I graduated from Columbus State Community College in May with a degree in Computer Science on the Game Design track. I worked on a few group projects over my last few semesters (the most complete of which are also on itch.io ), and found myself post-graduation looking for both a way to keep my skills sharp and new games to make and start a portfolio with. 

I decided to look back at some games and concepts I’d worked on in college and see if there was something there worth fleshing out a little more. I had at one point worked on what I had envisioned as a carnival midway ball toss game. It had been a one-week project, so the game itself was fairly primitive, but the basic idea worked well enough for the relatively narrow scope of the project. The game was literally just throwing balls at targets, loading in a new layout of targets, and repeating the process until the game ran out of layouts (there were 3 of them). It completely lacked any kind of scoring system, the targets moved in a convoluted way through code instead of animation, and it definitely looked like the best I could have done in a week. I’m a fan of retro games, and got inspired thinking about classic arcade games like Donkey Kong, Pac-Man, or Duck Hunt, which only had a few distinct level layouts (if that) which repeated endlessly, but got harder each time.
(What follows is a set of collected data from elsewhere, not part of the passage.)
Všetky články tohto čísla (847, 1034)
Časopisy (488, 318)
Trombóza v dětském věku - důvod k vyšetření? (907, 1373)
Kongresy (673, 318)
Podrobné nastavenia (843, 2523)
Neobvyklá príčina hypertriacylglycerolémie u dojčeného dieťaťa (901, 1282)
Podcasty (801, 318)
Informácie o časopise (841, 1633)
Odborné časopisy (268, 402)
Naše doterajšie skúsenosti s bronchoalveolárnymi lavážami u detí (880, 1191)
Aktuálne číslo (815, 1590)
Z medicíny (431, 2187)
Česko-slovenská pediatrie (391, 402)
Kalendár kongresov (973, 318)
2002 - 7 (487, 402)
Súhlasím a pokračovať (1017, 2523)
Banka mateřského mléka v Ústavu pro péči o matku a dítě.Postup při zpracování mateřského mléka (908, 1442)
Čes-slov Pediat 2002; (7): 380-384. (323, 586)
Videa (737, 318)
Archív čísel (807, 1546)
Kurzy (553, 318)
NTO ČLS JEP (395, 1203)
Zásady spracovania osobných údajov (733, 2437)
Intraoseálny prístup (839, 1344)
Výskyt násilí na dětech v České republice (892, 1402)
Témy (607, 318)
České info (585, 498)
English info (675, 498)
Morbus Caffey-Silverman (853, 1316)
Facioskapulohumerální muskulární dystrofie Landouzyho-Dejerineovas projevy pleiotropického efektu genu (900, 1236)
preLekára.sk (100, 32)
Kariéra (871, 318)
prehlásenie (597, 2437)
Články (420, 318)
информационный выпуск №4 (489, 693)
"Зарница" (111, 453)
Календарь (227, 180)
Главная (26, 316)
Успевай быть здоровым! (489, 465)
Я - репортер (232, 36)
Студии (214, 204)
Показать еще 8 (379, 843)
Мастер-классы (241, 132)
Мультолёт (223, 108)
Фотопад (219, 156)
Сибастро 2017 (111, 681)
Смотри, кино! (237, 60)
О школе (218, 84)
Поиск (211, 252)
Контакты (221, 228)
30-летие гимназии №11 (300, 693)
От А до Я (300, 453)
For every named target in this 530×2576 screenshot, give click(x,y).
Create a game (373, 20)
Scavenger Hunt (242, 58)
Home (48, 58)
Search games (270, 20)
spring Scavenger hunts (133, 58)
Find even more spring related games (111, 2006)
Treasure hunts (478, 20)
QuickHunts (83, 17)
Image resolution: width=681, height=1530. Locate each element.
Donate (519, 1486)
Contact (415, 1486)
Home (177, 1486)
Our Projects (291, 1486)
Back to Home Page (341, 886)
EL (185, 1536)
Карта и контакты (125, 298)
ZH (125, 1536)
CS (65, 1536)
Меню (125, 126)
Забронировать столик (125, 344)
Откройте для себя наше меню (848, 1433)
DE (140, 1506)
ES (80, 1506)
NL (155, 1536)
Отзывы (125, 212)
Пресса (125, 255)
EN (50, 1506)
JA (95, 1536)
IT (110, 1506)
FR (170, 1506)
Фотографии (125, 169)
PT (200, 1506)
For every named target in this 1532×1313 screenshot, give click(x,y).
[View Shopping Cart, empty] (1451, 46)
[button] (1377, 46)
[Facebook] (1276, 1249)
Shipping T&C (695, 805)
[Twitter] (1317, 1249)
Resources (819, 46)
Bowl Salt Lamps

For a simple game I was making to get myself into a solo-dev mindset, it seemed pretty perfect.

I wanted to be able to get down to coding the game fairly quickly, so I managed to find all of the game’s assets for free on either the Unity asset store, opengameart.org, or other “free to use” asset websites. I did some minor texture tweaking, but beyond that was able to use models more or less the way I found them. The mechanics of throwing the ball were something I was able to at least partially cannibalize out of my original project. I pretty quickly gained a newfound appreciation  for the division of labor involved in group projects. In college, there had been an art team responsible for creating the game assets, but now I had to source them myself and consider what I wanted the overall aesthetic of the game to look like. I also had to do all of the conceptualizing, planning, programming, experimenting, debugging, level designing, and reigning in of my sometimes over-inspired imagination. My college projects would have all of these divvied up among the whole team, but having to do them all myself set production at a much slower pace than I had worked at previously.

Fleshing out the game concept a little more, I got to thinking about what the player is actually trying to accomplish by playing the game. Again thinking of arcade classics, I decided a high score competition was both simple and appropriate, but decided there should be a bit more nuance to it than “do the thing, get points”. There’s an aspect of strategy to maximizing your score. The scoring system is more complex than Duck Hunt or Pac-Man, using not only a “face value” of points for the targets, but a series of bonus point modifiers as well. Bonus points are achieved in a number of ways. A streak bonus is awarded for 5 or more consecutive hits. Moving targets and high shot accuracy also receive a bonus. Additionally, your entire level score (with bonuses) is multiplied if you are playing with a difficulty setting higher than “normal”. So maximizing points suddenly becomes a matter of strategy. To get the highest score possible on a given level you’d need to (without missing any shots) first take out non-moving targets in order of point value, then moving targets in order of point value, so that any streak bonus earned is applied to the higher-value moving targets. Do this on higher difficulties (which require higher shot accuracy to advance, and are decreasingly forgiving at the highest levels), and your score is multiplied again. So shot accuracy is rewarded with more than simply surviving; smart play results in higher scores, and less forgiving difficulty settings increase this exponentially. And every time the levels loop back to the beginning, the moving targets get faster.

So that’s the origin of “Bullseye”. It’s come a long way from the ball-throwing game I programmed in a week.  It’s still relatively simple, but it’s been a great learning experience and something I’m going to be pretty proud of once it’s done.